IELTS Academic Writing Task 1

Quiz

 

Try our fun, quick quiz to see how much you know about the IELTS Writing test.

Click on the links below for information on different aspects of writing task 1. I hope these will answer your questions but, if they haven’t, you can contact Total-IELTS via email. Just click on the email link below. 

IELTS Academic Writing: Sample Answers

The must-read page. Band 8.0 sample answers of different types of diagrams using real IELTS past papers.

Downloadable PDF copies for each diagram type.

IELTS Academic Writing: Grading

Essential information on Academic writing task 1 task requirements.

How your answer is graded according to the public band descriptors.

IELTS Academic Writing: Planning & Structure

Strategies & tips on how to plan your answer.

Organize your answer into clear paragraphs.

IELTS Academic Writing: Introduction - Paraphrase & Overview

 

How to write an effective introduction. The importance of paraphrasing and a clear overview. 

IELTS Academic Writing: Main Features & Comparisons

 

How to select and describe the main features of a diagram and compare them.

FAQs

  • Will I be penalized if I write too much?

         No, you will not be penalized. There are no penalties in any IELTS writing task, either Academic or General training, for writing more than the required word court. 

       However, it is generally not a good strategy to write too much because it’s poor time management. You will find that writing too much on one task will take up too much time and the task you choose to write second will be rushed which will have a negative impact on your overall band score. 

     Generally, aim for a minimum of 160 words for task 1 and 260 for task 2. 

  • Should I do task 2 before task 1?

      There’s no IELTS regulation that states you must do task 1 first so, it’s up to you which one you decide to do first. Several sources recommend you start with task 2 because it accounts for 67% of you overall band score. However, task 1 should not be relegated to secondary importance because it still accounts for 33% of your final score. 
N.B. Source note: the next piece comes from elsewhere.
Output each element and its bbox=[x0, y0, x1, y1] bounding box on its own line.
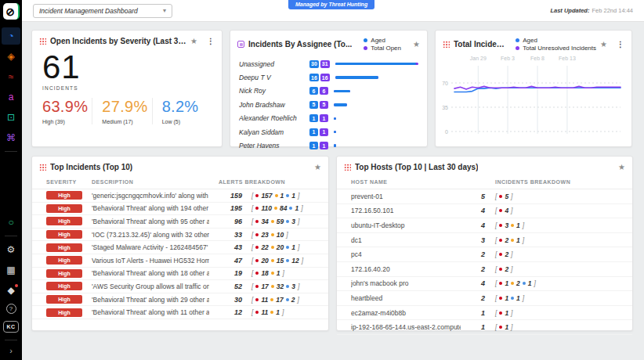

     The key strategy here is time management. Whatever task you decide to start with doesn’t really matter. You should always follow the recommended timings for each question... 20 minutes for task 1 and 40 minutes for task 2.

  • Can I write the overview as a separate paragraph after the introduction?
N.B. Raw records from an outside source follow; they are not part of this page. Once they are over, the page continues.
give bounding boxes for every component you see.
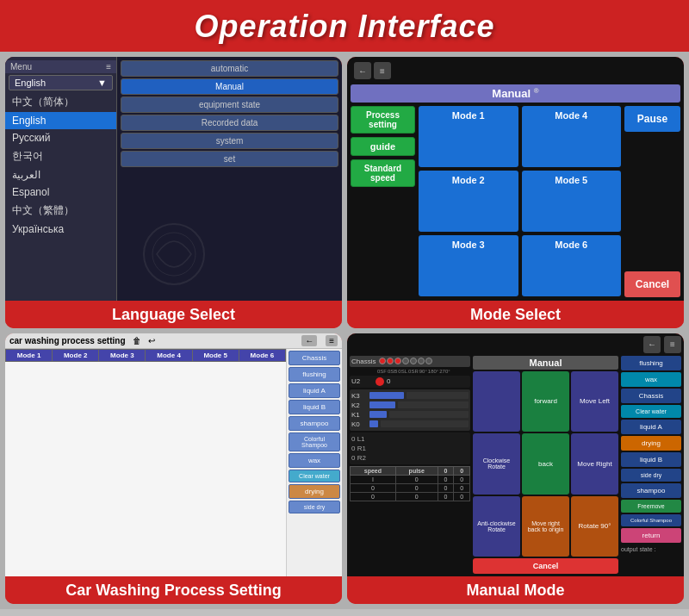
- manual-cancel-button[interactable]: Cancel: [473, 558, 618, 574]
- mr-return-button[interactable]: return: [621, 528, 681, 543]
- mode-menu-icon[interactable]: ≡: [374, 62, 391, 79]
- wash-btn-clear-water[interactable]: Clear water: [289, 470, 340, 482]
- language-select-panel: Menu ≡ English ▼ 中文（简体） English Русский …: [5, 57, 342, 328]
- wash-top-bar: car washing process setting 🗑 ↩ ← ≡: [5, 333, 342, 349]
- move-left-button[interactable]: Move Left: [571, 371, 618, 432]
- v1-cell-1: 0: [438, 475, 454, 483]
- language-dropdown[interactable]: English ▼: [9, 75, 113, 90]
- manual-back-icon[interactable]: ←: [643, 336, 661, 353]
- mr-drying-button[interactable]: drying: [621, 436, 681, 451]
- guide-button[interactable]: guide: [351, 137, 415, 156]
- mode2-button[interactable]: Mode 2: [419, 171, 518, 232]
- clockwise-rotate-button[interactable]: Clockwise Rotate: [473, 433, 520, 495]
- lang-item-ukrainian[interactable]: Українська: [5, 221, 116, 238]
- mode6-button[interactable]: Mode 6: [522, 235, 622, 296]
- standard-speed-button[interactable]: Standard speed: [351, 159, 415, 187]
- k0-label: K0: [351, 420, 367, 428]
- speed-cell-2: 0: [351, 483, 396, 492]
- manual-mode-screen: ← ≡ Chassis: [347, 333, 684, 577]
- chassis-dot-4: [402, 358, 409, 364]
- wash-btn-wax[interactable]: wax: [289, 453, 340, 468]
- car-washing-label: Car Washing Process Setting: [5, 576, 342, 604]
- anti-clockwise-button[interactable]: Anti-clockwise Rotate: [473, 496, 520, 557]
- lang-item-english[interactable]: English: [5, 112, 116, 129]
- wash-btn-flushing[interactable]: flushing: [289, 367, 340, 382]
- wash-btn-liquid-b[interactable]: liquid B: [289, 400, 340, 414]
- l-rows: 0 L1 0 R1 0 R2: [350, 432, 470, 464]
- mode5-button[interactable]: Mode 5: [522, 171, 622, 232]
- wash-delete-icon[interactable]: 🗑: [133, 336, 141, 345]
- back-button[interactable]: back: [522, 433, 569, 495]
- k1-row: K1: [351, 410, 469, 420]
- wash-nav-back-icon[interactable]: ←: [301, 335, 317, 346]
- wash-btn-shampoo[interactable]: shampoo: [289, 416, 340, 431]
- wash-btn-side-dry[interactable]: side dry: [289, 501, 340, 513]
- mr-wax-button[interactable]: wax: [621, 372, 681, 387]
- car-washing-panel: car washing process setting 🗑 ↩ ← ≡ Mode…: [5, 333, 342, 605]
- move-right-origin-button[interactable]: Move right back to origin: [522, 496, 569, 557]
- val1-col: 0: [438, 466, 454, 475]
- mode4-button[interactable]: Mode 4: [522, 106, 622, 167]
- mode-back-icon[interactable]: ←: [354, 62, 371, 79]
- cancel-button[interactable]: Cancel: [624, 271, 680, 297]
- nav-equipment-state[interactable]: equipment state: [121, 96, 338, 113]
- forward-button[interactable]: forward: [522, 371, 569, 432]
- mode-right-buttons: Pause Cancel: [624, 106, 680, 296]
- lang-item-russian[interactable]: Русский: [5, 129, 116, 146]
- wash-table-wrapper: Mode 1 Mode 2 Mode 3 Mode 4 Mode 5 Mode …: [5, 349, 342, 577]
- manual-menu-icon[interactable]: ≡: [664, 336, 681, 353]
- mr-colorful-shampoo-button[interactable]: Colorful Shampoo: [621, 514, 681, 526]
- mr-liquid-b-button[interactable]: liquid B: [621, 452, 681, 467]
- wash-btn-colorful-shampoo[interactable]: Colorful Shampoo: [289, 432, 340, 451]
- move-right-button[interactable]: Move Right: [571, 433, 618, 495]
- wash-btn-drying[interactable]: drying: [289, 484, 340, 499]
- lang-item-chinese-simplified[interactable]: 中文（简体）: [5, 92, 116, 112]
- lang-item-korean[interactable]: 한국어: [5, 146, 116, 166]
- dropdown-value: English: [15, 78, 46, 88]
- language-nav: automatic Manual equipment state Recorde…: [117, 57, 342, 301]
- v2-cell-3: 0: [454, 492, 470, 501]
- lang-item-arabic[interactable]: العربية: [5, 166, 116, 184]
- pause-button[interactable]: Pause: [624, 106, 680, 132]
- mr-shampoo-button[interactable]: shampoo: [621, 483, 681, 498]
- mode3-button[interactable]: Mode 3: [419, 235, 518, 296]
- process-setting-button[interactable]: Process setting: [351, 106, 415, 134]
- page-title: Operation Interface: [0, 9, 689, 45]
- v2-cell-1: 0: [454, 475, 470, 483]
- mode-screen: ← ≡ Manual ® Process setting guide Stand…: [347, 57, 684, 301]
- r1-row: 0 R1: [351, 444, 469, 453]
- lang-item-chinese-traditional[interactable]: 中文（繁體）: [5, 201, 116, 221]
- k3-label: K3: [351, 392, 367, 400]
- wash-back-icon[interactable]: ↩: [148, 336, 155, 345]
- manual-right-section: flushing wax Chassis Clear water liquid …: [621, 356, 681, 575]
- mr-flushing-button[interactable]: flushing: [621, 356, 681, 370]
- speed-col: speed: [351, 466, 396, 475]
- col-header-mode3: Mode 3: [99, 349, 146, 361]
- u2-row: U2 0: [350, 376, 470, 388]
- chassis-dot-6: [418, 358, 425, 364]
- mr-freemove-button[interactable]: Freemove: [621, 500, 681, 513]
- mode-left-buttons: Process setting guide Standard speed: [351, 106, 415, 296]
- wash-nav-menu-icon[interactable]: ≡: [326, 335, 338, 346]
- mr-chassis-button[interactable]: Chassis: [621, 389, 681, 403]
- mr-clear-water-button[interactable]: Clear water: [621, 405, 681, 418]
- nav-manual[interactable]: Manual: [121, 78, 338, 95]
- nav-set[interactable]: set: [121, 151, 338, 167]
- nav-recorded-data[interactable]: Recorded data: [121, 115, 338, 131]
- mr-side-dry-button[interactable]: side dry: [621, 469, 681, 482]
- rotate-90-button[interactable]: Rotate 90°: [571, 496, 618, 557]
- nav-automatic[interactable]: automatic: [121, 60, 338, 77]
- wash-btn-liquid-a[interactable]: liquid A: [289, 383, 340, 398]
- page-header: Operation Interface: [0, 0, 689, 52]
- mr-liquid-a-button[interactable]: liquid A: [621, 420, 681, 434]
- u2-label: U2: [351, 377, 373, 385]
- wash-right-buttons: Chassis flushing liquid A liquid B shamp…: [286, 349, 342, 577]
- nav-system[interactable]: system: [121, 133, 338, 149]
- menu-top-bar: Menu ≡: [5, 60, 116, 73]
- kx-rows: K3 K2 K1: [350, 389, 470, 431]
- output-state-label: output state :: [621, 546, 681, 552]
- mode1-button[interactable]: Mode 1: [419, 106, 518, 167]
- lang-item-spanish[interactable]: Espanol: [5, 184, 116, 201]
- menu-icons: ≡: [106, 62, 111, 72]
- wash-btn-chassis[interactable]: Chassis: [289, 351, 340, 365]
          Yes, you can. Several sources recommend that the introduction and overview should be separate paragraphs. 

          There is no IELTS regulation that states the introduction and overview for Academic task 1 must be separate paragraphs or 1 paragraph. 

  • Can I write the overview last as a type of conclusion?

        Yes, you can. The essential requirement for Academic task 1 is that your answer must have a clear overview otherwise you cannot score more than band 5 for Task achievement. You can put the overview after the introduction or include it as a separate paragraph at the end of the answer. Remember to begin the overview with “Overall,” and not “In conclusion” 

  • How can I select the main features when there is too much information?

       Some statistical information diagrams and others like flowcharts often have a lot of information included and it can appear difficult to select the main features. Remember that if you try to describe as many features as possible, you can be penalized in Task achievement for “recounts details mechanically”.

       Also, trying to describe too many features is poor time management. You simply don’t have time to do this. For advice and tips on selecting the main features for the main type of diagrams, click on the following link.

 

  • What does “make comparisons where relevant” mean?

      This instruction is included in all task 1 instructions. It means you should compare and contrast the information in the diagram(s) using appropriate and a variety of cohesive devices. For some diagrams it’s not always relevant, such as process and procedures. 

     For certain diagrams, such as statistical information and maps, it’s essential that you make comparisons

  • Is it better to write my answer in capitals or lower case?

     Writing in capitals is certainly easier for the examiner to read and there is no IELTS regulation that forbids capitals. However, if you write in caps, it’s impossible to assess your punctuation and it takes considerably longer than writing in lower case.

  • Counting the words takes so much time. Is there any way I can do it quicker?

     The simple solution is to take the Computer Delivered IELTS test which has an automatic word count displayed on screen. If you chose the paper option, count the number of words for each paragraph and note the number on the answer sheet and then total the number when you finish. 

  • My typing ability is very basic. Should I do the Computer Delivered test?

     Feedback from students who have taken the CD test is that only moderate and even (2 finger) typing ability is sufficient for the CD writing test. Practice answering on computer and make use of the test partners’ free CD test practice sites before deciding which version to take.